- Task prompt
Copy every line from the records below that carries the word "Release".

Information provided Block Start

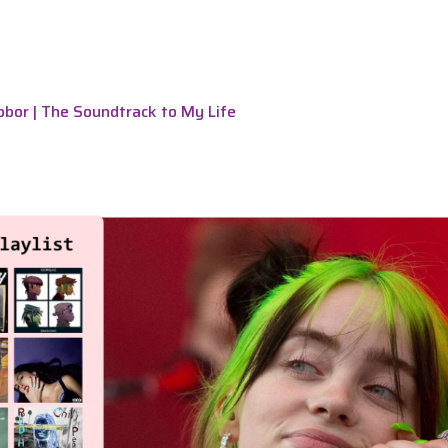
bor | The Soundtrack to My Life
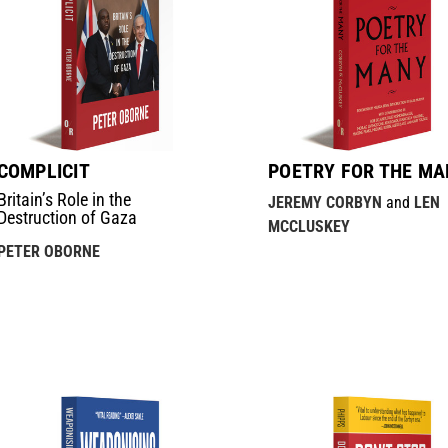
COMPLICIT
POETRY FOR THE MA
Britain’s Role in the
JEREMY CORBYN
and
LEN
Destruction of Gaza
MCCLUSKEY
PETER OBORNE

Information provided Block End
Information provided Block Start

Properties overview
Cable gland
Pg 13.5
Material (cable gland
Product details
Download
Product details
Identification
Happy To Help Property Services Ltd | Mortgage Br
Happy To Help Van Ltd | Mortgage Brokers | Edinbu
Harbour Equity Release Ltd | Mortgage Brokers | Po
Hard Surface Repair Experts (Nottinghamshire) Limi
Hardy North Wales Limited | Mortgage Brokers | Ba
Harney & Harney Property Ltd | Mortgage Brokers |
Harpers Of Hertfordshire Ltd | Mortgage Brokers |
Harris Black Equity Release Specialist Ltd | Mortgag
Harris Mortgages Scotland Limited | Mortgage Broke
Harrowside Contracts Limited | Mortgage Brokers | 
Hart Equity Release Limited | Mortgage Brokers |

Information provided Block End

- Expected output
Harbour Equity Release Ltd | Mortgage Brokers | Po
Harris Black Equity Release Specialist Ltd | Mortgag
Hart Equity Release Limited | Mortgage Brokers |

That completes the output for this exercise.